TextBridge software is extremely simple to use, a benefit to departments with novice users. We had no trouble understanding the cleanly laid out user interface, and scanning and recognition is simple. Configurable icons enable you to Get Pages, Recognize and Send finished text to another application. Similarly, tools for managing difficult documents will not confound casual users, but they offer the control experienced workers demand. For example, to get the best scan of our color magazine pages, we simply clicked the Page Type button and picked the desired icon—there was no need to delve into complex dialogs.
TextBridge Pro 9.0 captured and maintained color and grayscale images in our converted documents. Furthermore, we easily zoned oblong and L-shaped regions then split and merged zones—essential tasks when converting precise area of pages.

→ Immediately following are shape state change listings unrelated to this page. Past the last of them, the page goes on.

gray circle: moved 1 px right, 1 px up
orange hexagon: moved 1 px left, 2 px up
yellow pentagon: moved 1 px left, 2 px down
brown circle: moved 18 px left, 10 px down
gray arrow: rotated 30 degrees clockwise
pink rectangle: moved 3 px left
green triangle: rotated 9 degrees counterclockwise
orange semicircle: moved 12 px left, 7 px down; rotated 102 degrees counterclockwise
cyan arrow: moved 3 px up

Overall, recognition results were very good, with the program turning in an accuracy rate of just less than 99 percent on our tests. The software detected text on a tinted background and also correctly recognized reverse type, columns and drop caps. However, TextBridge Pro had a bit of difficulty maintaining text attributes—sometimes substituting plain text for boldface or rendering text as italic when the original was normal. TextBridge adeptly handled tables, which are often part of agency reports. Furthermore, the software analyzed the scanned page and let us add, move or remove cell lines before recognition occurred.
As you proofread documents, part of the original scan appears within the toolbar for comparison. But you can't zoom in on the image or view the recognized text alongside the original page. Even so, TextBridge lists alternate spelling suggestions, which accelerates the proofing process.

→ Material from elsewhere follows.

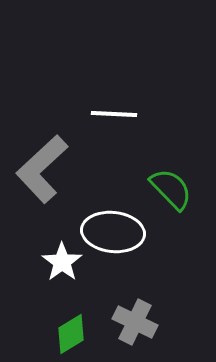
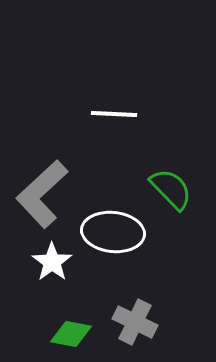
gray L-shape: moved 25 px down
white star: moved 10 px left
green diamond: rotated 42 degrees clockwise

Perhaps the biggest draw of this version, though, centers on four Portable Document Format output options. With one option, when TextBridge encountered a suspect word, it substituted the actual scanned image in the finished Adobe Systems Inc. Acrobat file to maintain the document's integrity. Other PDF options enable you to save converted files with no word images or, conversely, render the entire page as an image. In fact, some agencies use this latter feature exclusively, bypassing the OCR step. Pages exported to HTML closely resembled originals, but TextBridge doesn't have the Web site building capability found in OmniPage.
In all, government users faced with going from paper to digital documents will benefit from TextBridge's simple interface design along with its formatted Web page output and PDF creation capabilities.

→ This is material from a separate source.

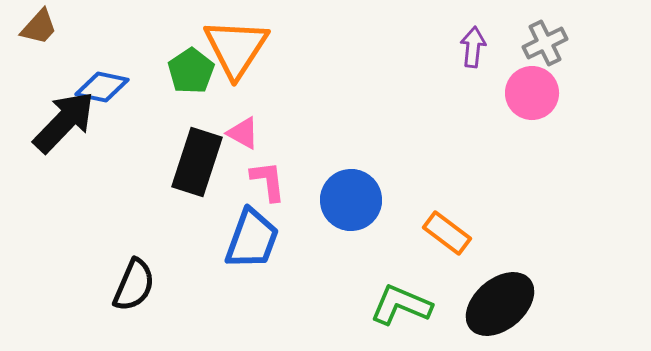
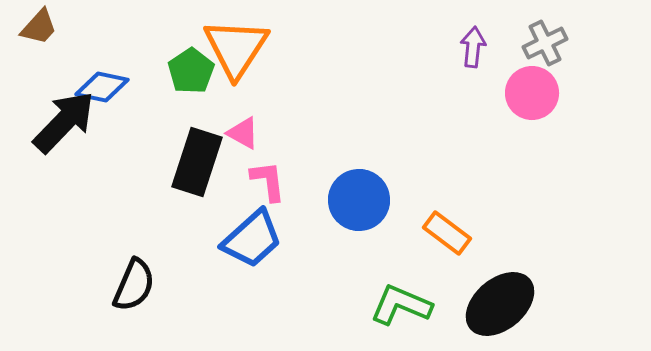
blue circle: moved 8 px right
blue trapezoid: rotated 28 degrees clockwise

-- Heck is an InfoWorld contributing editor and manager of electronic promotions at Unisys Corp., Blue Bell, Pa. He can be reached at [email protected]
OmniPage Pro 10
Price and Availability
OmniPage Pro 10 is available for $99 as an upgrade to owners of any OCR software—or for $499 to new users. It is available through General Services Administration resellers, including BTG Inc., Comark Government & Education Sales Inc., CompUSA, Government Micro Resources Inc. and GTSI.
This latest upgrade offers a refreshed OCR engine for better accuracy, improved formatting commands, plus greater ease of use with features such as a new interface and voice readback. Fast, reliable conversion of paper documents, especially complex layouts and spreadsheets, mean workers spend less time recreating documents electronically and therefore are more productive.
TextBridge Pro 9.0 Business Edition
Price and Availability
TextBridge Pro 9.0 Business Edition sells on the open market for $499. It is available directly from ScanSoft and through electronic resellers Outpost.com and Softmart. Government customers receive volume discounts.
Agencies tasked with converting numerous paper documents to Adobe's Portable Document Format or Hypertext Markup Language for the World Wide Web will benefit from TextBridge Pro's multiple output options. In addition, this version reliably saves electronic files in standard desktop formats, such as Microsoft Word. Recognition accuracy and page layout retention are very good, so converted documents should require minimal retyping and reformatting.